In a move seen to support the government’s push for economic growth, the Reserve Bank of India (RBI) cut interest rates for the second time in nearly two months. The surprise move is also being viewed as a signal from RBI governor Raghuram Rajan of becoming more proactive.
Investors cheered the rate cut, with the benchmark 30-share BSE Sensex rising 431.01 points, or 1.45 percent, to a record high of 30,024.74 points in morning trade. It dipped after that on profit taking to 29,774.82 in early afternoon trade.
The RBI lowered the repo rate by 25 basis points to 7.5 percent today morning, which was unexpected, coming well ahead of its scheduled policy meeting on April 7, and just four days after Finance Minister Arun Jaitley laid down the Union Budget, where he veered slightly from the fiscal consolidation path.
Previously, the RBI had announced an unscheduled rate cut on January 15 but kept rates on hold in its policy meeting on February 3. “It’s the RBI’s response to a good Budget, the direction the government is taking and that inflation was low,” said Abheek Barua, chief economist with HDFC Bank. Barua, however, was concerned about the timing of the latest rate cut, as it might sometimes dilute the importance of a policy meeting. “It is not that India is in the middle of an economic crisis and that something had to be done immediately,” he said.
Siddhartha Sanyal, chief India economist with Barclays Capital was surprised with the timing of the cut but said the move indicated the RBI was more certain about the trend in inflation. India’s consumer price index rose marginally in January to 5.1 percent while the wholesale price index showed deflation.
Ajay Bodke, head of investment strategy with brokerage firm Prabhudas Lilladher, called the latest rate cut an “unambiguous signal” to the markets that it is satisfied with the government’s commitment to medium-term fiscal consolidation plan.
Rajan explained the rational for the latest rate cut. “Softer readings on inflation are expected to come in through the first half of 2015-16 before firming up to below 6 per cent in the second half,” he said in a statement.

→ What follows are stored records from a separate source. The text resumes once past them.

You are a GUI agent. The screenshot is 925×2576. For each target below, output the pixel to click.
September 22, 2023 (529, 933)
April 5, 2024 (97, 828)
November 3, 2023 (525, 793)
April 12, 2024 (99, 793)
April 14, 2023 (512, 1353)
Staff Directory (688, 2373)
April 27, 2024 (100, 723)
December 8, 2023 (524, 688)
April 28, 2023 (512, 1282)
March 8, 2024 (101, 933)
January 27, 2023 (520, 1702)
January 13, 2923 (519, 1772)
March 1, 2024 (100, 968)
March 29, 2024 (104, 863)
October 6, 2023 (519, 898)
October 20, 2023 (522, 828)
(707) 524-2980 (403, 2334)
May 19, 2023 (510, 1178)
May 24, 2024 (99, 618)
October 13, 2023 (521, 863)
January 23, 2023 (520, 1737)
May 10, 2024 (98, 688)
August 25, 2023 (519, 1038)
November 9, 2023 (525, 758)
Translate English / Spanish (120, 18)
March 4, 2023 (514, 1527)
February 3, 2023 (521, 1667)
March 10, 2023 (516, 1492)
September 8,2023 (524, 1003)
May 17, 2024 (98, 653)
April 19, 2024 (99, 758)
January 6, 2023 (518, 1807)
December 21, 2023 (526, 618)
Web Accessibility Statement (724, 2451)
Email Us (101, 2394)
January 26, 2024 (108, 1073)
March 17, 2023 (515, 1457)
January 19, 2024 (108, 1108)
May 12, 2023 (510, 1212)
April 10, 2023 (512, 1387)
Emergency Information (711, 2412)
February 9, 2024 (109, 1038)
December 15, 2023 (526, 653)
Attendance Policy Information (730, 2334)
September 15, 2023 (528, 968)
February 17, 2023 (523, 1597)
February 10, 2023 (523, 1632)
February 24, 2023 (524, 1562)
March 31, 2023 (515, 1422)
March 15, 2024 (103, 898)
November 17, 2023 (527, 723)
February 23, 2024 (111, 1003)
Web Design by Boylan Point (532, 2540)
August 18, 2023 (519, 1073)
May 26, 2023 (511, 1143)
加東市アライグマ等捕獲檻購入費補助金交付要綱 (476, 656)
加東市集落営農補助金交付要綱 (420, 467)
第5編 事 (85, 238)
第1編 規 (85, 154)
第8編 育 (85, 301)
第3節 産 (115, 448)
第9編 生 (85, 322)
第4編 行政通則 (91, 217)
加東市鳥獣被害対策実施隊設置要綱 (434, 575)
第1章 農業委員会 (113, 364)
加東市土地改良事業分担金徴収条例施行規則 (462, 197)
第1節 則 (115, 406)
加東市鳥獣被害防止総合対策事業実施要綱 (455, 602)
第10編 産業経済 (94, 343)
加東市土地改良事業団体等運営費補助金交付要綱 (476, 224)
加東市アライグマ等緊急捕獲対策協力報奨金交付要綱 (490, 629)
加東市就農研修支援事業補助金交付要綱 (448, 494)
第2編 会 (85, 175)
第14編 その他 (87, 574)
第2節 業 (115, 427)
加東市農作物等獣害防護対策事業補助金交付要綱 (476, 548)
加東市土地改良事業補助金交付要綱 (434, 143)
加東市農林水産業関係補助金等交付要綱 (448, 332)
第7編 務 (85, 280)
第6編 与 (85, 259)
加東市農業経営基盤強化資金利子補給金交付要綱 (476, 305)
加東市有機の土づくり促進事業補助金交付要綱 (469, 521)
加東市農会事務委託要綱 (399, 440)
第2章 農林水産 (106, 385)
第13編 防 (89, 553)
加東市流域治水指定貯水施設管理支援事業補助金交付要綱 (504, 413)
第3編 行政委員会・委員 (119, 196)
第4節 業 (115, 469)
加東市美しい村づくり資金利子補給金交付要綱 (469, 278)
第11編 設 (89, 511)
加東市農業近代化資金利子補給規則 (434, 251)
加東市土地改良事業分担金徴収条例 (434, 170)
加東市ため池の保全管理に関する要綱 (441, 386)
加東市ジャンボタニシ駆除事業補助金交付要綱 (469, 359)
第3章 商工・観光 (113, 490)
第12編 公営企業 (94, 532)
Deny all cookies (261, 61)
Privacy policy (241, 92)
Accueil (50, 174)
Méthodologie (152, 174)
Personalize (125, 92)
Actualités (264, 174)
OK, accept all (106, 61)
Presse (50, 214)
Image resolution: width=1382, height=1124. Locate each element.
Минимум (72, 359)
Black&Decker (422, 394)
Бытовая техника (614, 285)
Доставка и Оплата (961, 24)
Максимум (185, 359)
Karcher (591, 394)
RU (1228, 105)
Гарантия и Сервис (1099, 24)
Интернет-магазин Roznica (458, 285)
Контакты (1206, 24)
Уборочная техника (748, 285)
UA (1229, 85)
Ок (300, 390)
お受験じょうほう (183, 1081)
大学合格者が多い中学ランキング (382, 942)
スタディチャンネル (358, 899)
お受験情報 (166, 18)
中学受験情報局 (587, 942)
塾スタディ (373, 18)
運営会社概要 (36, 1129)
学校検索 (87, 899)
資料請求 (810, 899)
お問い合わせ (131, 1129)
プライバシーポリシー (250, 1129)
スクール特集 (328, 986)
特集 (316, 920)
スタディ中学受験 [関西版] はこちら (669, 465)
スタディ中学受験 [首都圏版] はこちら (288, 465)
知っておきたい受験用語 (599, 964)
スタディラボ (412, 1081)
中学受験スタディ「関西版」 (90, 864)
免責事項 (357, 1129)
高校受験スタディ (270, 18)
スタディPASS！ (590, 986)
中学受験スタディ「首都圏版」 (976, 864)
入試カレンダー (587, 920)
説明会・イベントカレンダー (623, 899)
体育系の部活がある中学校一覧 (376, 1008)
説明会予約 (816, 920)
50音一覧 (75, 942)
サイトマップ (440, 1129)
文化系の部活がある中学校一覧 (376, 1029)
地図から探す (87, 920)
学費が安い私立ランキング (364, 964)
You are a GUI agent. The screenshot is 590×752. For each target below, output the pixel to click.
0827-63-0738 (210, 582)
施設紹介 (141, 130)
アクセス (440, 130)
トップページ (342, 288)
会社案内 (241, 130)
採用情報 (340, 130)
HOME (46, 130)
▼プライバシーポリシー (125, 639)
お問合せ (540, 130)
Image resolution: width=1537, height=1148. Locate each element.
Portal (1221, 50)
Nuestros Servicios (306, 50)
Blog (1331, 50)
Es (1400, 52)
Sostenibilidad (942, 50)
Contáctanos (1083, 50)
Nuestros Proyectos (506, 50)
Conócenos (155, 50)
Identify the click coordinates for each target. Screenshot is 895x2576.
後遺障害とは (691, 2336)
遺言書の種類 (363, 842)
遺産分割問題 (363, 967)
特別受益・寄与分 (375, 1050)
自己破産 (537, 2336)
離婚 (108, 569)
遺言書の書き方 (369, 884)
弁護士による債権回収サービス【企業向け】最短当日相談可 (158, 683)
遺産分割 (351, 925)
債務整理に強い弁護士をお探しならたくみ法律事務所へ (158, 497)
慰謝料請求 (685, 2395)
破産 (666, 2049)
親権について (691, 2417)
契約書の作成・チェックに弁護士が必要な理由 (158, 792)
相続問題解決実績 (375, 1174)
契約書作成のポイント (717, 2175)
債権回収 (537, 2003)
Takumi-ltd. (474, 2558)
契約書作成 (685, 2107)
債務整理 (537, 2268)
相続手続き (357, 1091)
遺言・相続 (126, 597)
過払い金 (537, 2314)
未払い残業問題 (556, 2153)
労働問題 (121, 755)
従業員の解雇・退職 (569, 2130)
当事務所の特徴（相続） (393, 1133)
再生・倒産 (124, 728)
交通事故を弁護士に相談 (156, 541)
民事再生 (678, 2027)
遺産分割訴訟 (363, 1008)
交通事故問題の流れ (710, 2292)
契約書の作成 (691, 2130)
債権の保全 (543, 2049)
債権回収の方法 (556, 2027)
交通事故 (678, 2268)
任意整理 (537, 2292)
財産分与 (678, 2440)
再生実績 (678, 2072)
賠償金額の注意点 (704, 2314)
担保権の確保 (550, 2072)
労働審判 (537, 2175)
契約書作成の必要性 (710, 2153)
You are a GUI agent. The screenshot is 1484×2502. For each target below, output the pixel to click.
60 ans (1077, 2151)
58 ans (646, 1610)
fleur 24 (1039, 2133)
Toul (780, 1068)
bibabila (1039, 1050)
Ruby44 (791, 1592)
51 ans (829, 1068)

He added in the statement that the need to act outside the policy review cycle was prompted by two factors: First, while the next bi-monthly policy statement will be issued on April 7, the still-weak state of certain sectors of the economy as well as the global trend towards easing suggests that any policy action should be anticipatory once sufficient data support the policy stance. Second, with the release of the agreement on the monetary policy framework, it was appropriate for the RBI to offer guidance on how it will implement the mandate.
The government and the RBI have recently agreed on a monetary policy framework, which makes managing inflation a key function. As part of the move, the RBI will aim to lower inflation to 4 percent with a band of 2 percent on either side, by the fiscal year ending March 2017, a statement on Wednesday said.
Most economists have forecast two more rate cuts, possibly of 50-75 basis points, before the end of 2015.